Each month, “Pre-Shift Lessons” gives you an inside look at the inner-workings of the mind of a different hospitality personality. This time around, we’re catching up with Aspen Bingham, who serves double-duty as bartender of Grey Hen RX at Century Grand and a sustainability student at Arizona State University.
A top-10 finalist for Tales of the Cocktail’s Most Imaginative Bartender award in 2023, Aspen also moonlights as a sustainable drink development consultant, helping bars and restaurants refine their cocktail programs by cutting waste, sourcing locally and implementing more energy-efficient and eco-friendly business practices.
What advice would you give your younger self?
Everyone is on their own timeline; your goals are unique to yourself, and comparing yourself to others’ accomplishments only creates jealousy and letdown. When you are ready, you will reach your goals on your own time.
What’s the most important tool you have in your arsenal?
Patience. I know it sounds cliche, but it really is an effective tool. Patience with yourself and patience with others. It takes time to learn and grow and often times we do not give ourselves or others enough time to become the best versions of ourselves.

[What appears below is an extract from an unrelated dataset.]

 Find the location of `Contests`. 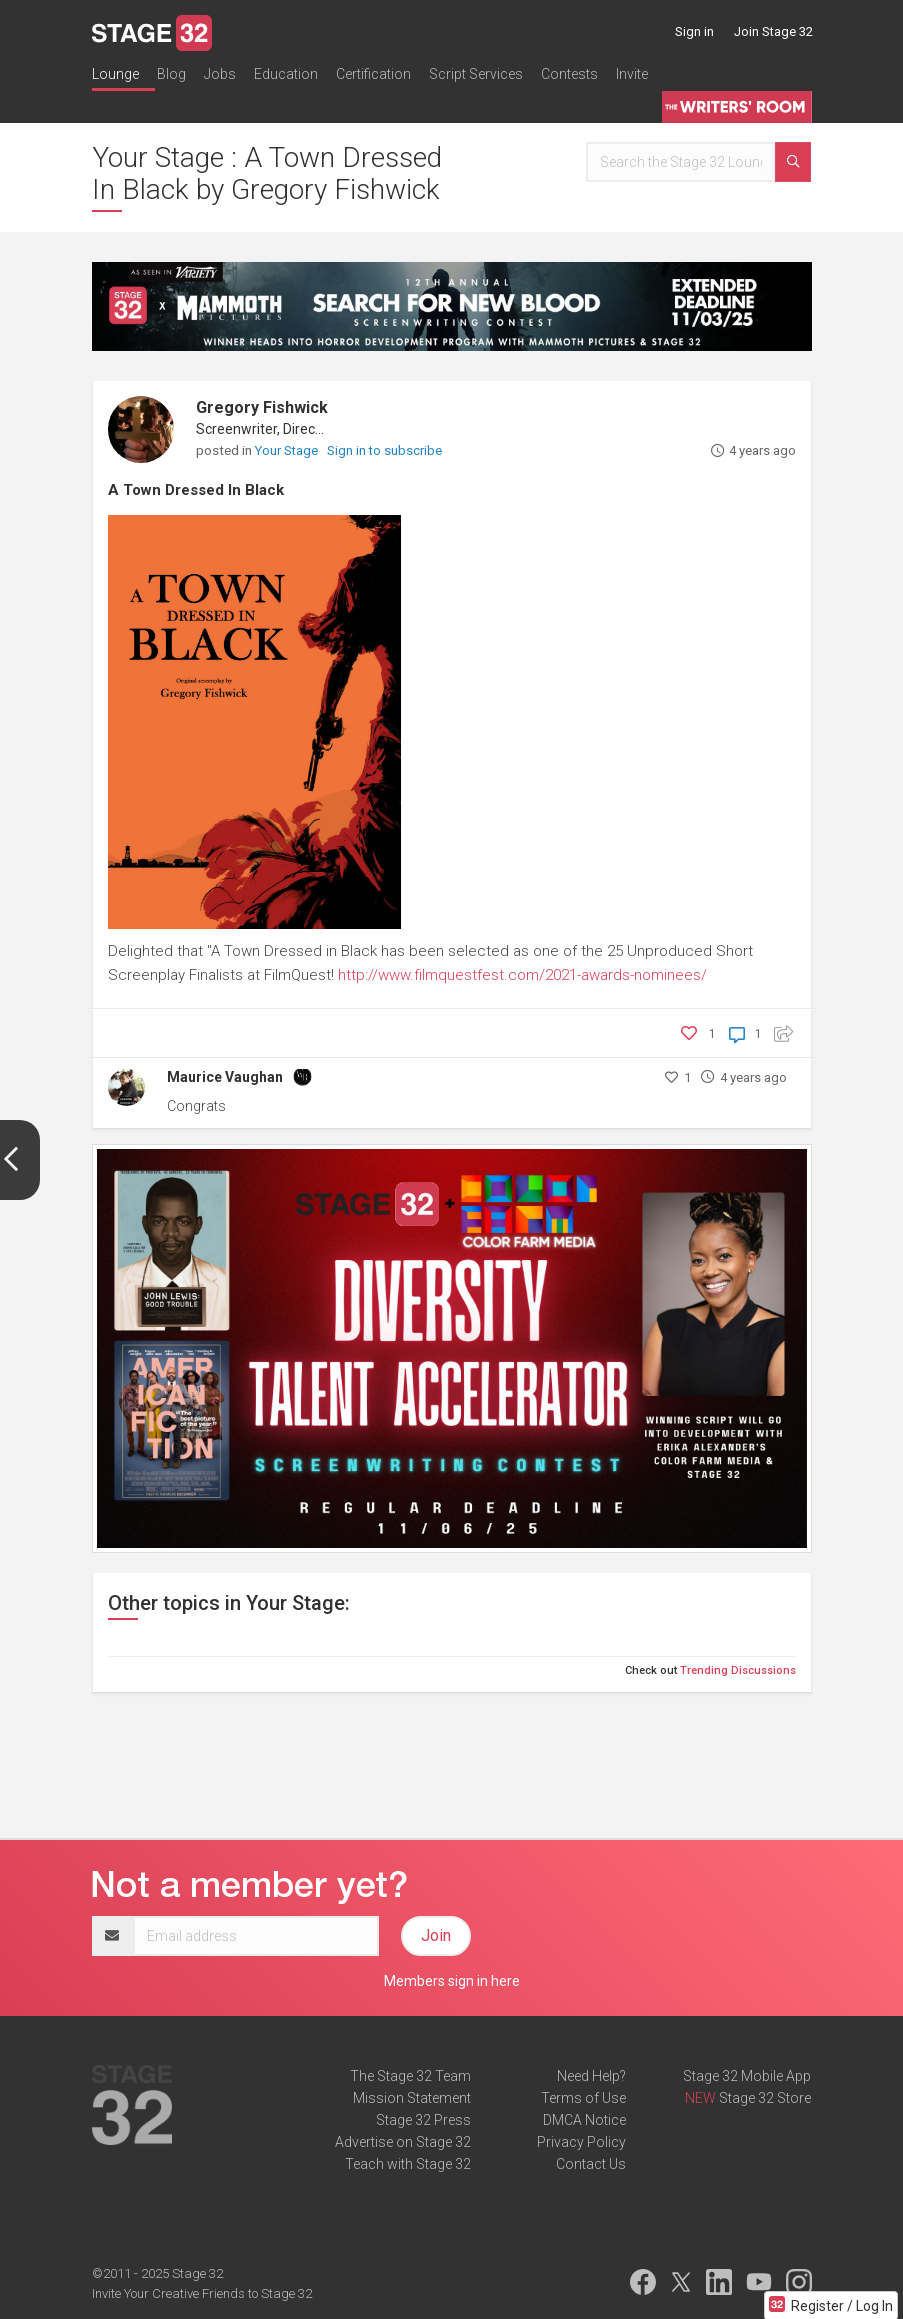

What’s the best advice anyone’s ever given you?
When it comes to creativity, be yourself. In the hospitality industry, we can get so caught up in other people’s visions we forget we have a unique outlook of our own and that our creativity is special and deserving.
Who is one of your hospitality heroes and why?

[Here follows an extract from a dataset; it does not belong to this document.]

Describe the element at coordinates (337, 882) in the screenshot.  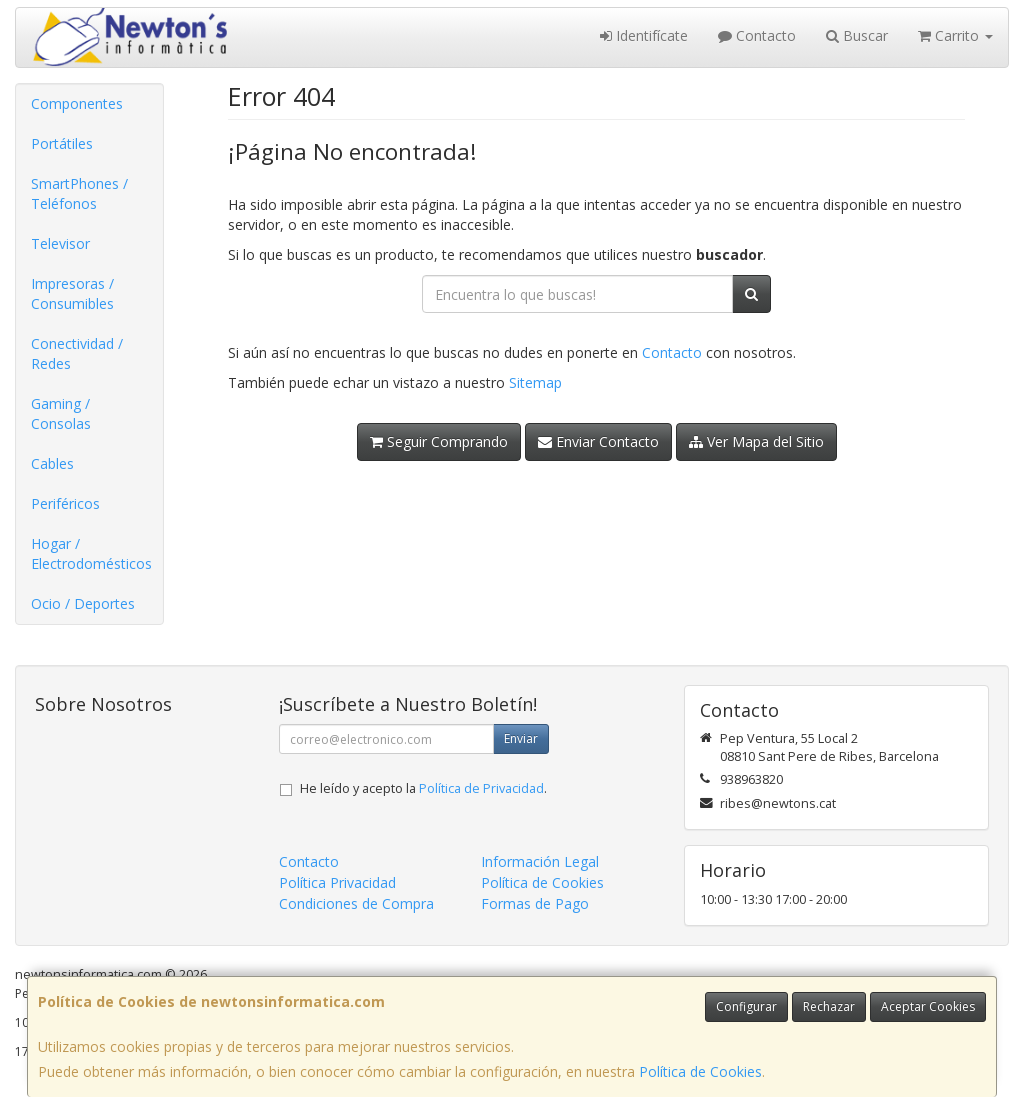 I see `Política Privacidad` at that location.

Alex Jump is one of my hospitality heroes; her focus on health and wellness in the industry is changing the way we view mental health in hospitality. Alex’s commitment to her own well-being and others is really inspiring.
What’s your guilty pleasure (food or drink?)

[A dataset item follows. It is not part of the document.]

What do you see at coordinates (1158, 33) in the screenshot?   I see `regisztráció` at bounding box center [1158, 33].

Taco Bell, especially with all my coworkers, makes us all happy and has a lot of nostalgia attached to it.
What’s one of your favorite hospitality memories?
We were able to accommodate a woman who had celiac and also let her choose what kind of chips she felt more comfortable with since we had two gluten-free options. She even wanted a picture of the product since she loved it so much. She and her daughter said people are often really mean to her about her allergy and that we made her feel heard and safe. She was so happy it made us all tear up.
What’s a lesson you had to learn the hard way?
Sometimes it’s ok to move on from a job you do not like. I remember allowing myself to stay at certain places that were unsafe or unhealthy and it really affected my mental health and personal relationships. No job is worth your mental health and wellness, and there is somewhere out there that will be better.
What’s your favorite hospitality life-hack?
Always ask for help, and be able to say no when you can’t. As we gain more experience and take on more responsibilities in our roles, it is even more important to communicate that you need help. You can’t do everything on your own, and most often people find it admirable when you are vulnerable.